L’altra sorrise. «E di’: non lo ricordi

quell’orto chiuso? i rovi con le more?


i ginepri tra cui zirlano i tordi?

i bussi amari? quel segreto canto

misterioso, con quel fiore, fior di…?»



«morte: sì, cara». «Ed era vero? Tanto

io ci credeva che non mai, Rachele,

sarei passata al triste fiore accanto.



Ché si diceva: il fiore ha come un miele

che inebria l’aria; un suo vapor che bagna

l’anima d’un oblìo dolce e crudele.



Oh! quel convento in mezzo alla montagna

cerulea!» Maria parla: una mano

posa su quella della sua compagna;



e l’una e l’altra guardano lontano.



II

Vedono. Sorge nell’azzurro intenso

del ciel di maggio il loro monastero,

pieno di litanie, pieno d’incenso.



Vedono; e si profuma il lor pensiero

d’odor di rose e di viole a ciocche,

di sentor d’innocenza e di mistero.



E negli orecchi ronzano, alle bocche

salgono melodie, dimenticate,

là, da tastiere appena appena tocche…



Oh! quale vi sorrise oggi, alle grate,

ospite caro? onde più rosse e liete

tornaste alle sonanti camerate



oggi: ed oggi, più alto, Ave, ripete,

Ave Maria, la vostra voce in coro;

e poi d’un tratto (perché mai?) piangete…



Piangono, un poco, nel tramonto d’oro,

senza perché. Quante fanciulle sono

nell’orto, bianco qua e là di loro!



Bianco e ciarliero. Ad or ad or, col suono

di vele al vento, vengono. Rimane

qualcuna, e legge in un suo libro buono.



In disparte da loro agili e sane,

una spiga di fiori, anzi di dita

spruzzolate di sangue, dita umane,

l’alito ignoto spande di sua vita.



III

«Maria!» «Rachele!» Un poco più le mani

si premono.

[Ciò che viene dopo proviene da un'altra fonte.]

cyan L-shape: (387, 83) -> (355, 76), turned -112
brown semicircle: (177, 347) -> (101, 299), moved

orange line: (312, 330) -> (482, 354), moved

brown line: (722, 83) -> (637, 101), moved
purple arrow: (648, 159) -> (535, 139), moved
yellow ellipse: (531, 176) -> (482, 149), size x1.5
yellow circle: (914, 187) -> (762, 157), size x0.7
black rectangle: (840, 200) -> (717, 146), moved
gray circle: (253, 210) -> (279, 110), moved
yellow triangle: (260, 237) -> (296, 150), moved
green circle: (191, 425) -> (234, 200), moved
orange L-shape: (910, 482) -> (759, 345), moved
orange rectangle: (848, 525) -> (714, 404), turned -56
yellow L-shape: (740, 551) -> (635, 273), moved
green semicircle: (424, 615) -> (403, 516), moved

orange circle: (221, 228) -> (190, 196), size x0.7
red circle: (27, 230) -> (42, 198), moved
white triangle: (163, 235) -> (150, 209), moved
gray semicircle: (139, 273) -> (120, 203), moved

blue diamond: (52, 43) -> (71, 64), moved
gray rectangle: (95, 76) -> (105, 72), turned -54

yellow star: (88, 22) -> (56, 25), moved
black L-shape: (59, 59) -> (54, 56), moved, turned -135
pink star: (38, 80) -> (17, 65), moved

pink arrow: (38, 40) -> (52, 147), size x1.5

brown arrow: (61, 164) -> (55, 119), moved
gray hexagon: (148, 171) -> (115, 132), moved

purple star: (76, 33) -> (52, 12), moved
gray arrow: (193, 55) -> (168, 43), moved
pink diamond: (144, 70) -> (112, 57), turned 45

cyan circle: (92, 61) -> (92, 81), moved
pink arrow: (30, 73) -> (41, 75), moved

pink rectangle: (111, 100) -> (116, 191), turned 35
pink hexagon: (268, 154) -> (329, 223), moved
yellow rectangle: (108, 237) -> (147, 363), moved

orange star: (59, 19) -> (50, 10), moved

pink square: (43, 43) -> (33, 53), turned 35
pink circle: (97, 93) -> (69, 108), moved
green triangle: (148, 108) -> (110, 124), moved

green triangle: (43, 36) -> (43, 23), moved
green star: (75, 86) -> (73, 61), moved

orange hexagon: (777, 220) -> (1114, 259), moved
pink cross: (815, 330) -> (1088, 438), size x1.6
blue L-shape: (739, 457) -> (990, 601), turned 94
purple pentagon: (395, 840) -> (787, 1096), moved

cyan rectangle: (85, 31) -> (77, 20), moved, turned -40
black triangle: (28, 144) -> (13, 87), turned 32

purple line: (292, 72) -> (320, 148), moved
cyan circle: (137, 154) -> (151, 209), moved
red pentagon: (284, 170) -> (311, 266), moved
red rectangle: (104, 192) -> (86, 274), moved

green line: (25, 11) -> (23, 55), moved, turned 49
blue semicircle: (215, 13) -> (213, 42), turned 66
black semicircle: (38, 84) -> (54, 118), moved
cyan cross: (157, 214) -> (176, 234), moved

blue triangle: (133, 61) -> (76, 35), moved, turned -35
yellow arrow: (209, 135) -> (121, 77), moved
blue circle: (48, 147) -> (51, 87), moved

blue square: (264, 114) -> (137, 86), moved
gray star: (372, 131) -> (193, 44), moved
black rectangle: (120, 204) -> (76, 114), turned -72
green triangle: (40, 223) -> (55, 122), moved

In quell’ora hanno veduto

la fanciullezza, i cari anni lontani.



Memorie (l’una sa dell’altra al muto

premere) dolci, come è tristo e pio

il lontanar d’un ultimo saluto!

«Maria!»

«Rachele!» Questa piange, «Addio!»

dice tra sé, poi volta la parola

grave a Maria, ma i neri occhi no: «Io,»



mormora, «sì: sentii quel fiore. Sola

ero con le cetonie verdi. Il vento

portava odor di rose e di viole a

ciocche. Nel cuore, il languido fermento

d’un sogno che notturno arse e che s’era

all’alba, nell’ignara anima, spento.



Maria, ricordo quella grave sera.

L’aria soffiava luce di baleni

silenzïosi. M’inoltrai leggiera,



cauta, su per i molli terrapieni

erbosi. I piedi mi tenea la folta

erba. Sorridi? E dirmi sentia: Vieni!



Vieni! E fu molta la dolcezza! molta!

tanta, che, vedi… (l’altra lo stupore

alza degli occhi, e vede ora, ed ascolta



con un suo lungo brivido…) si muore!»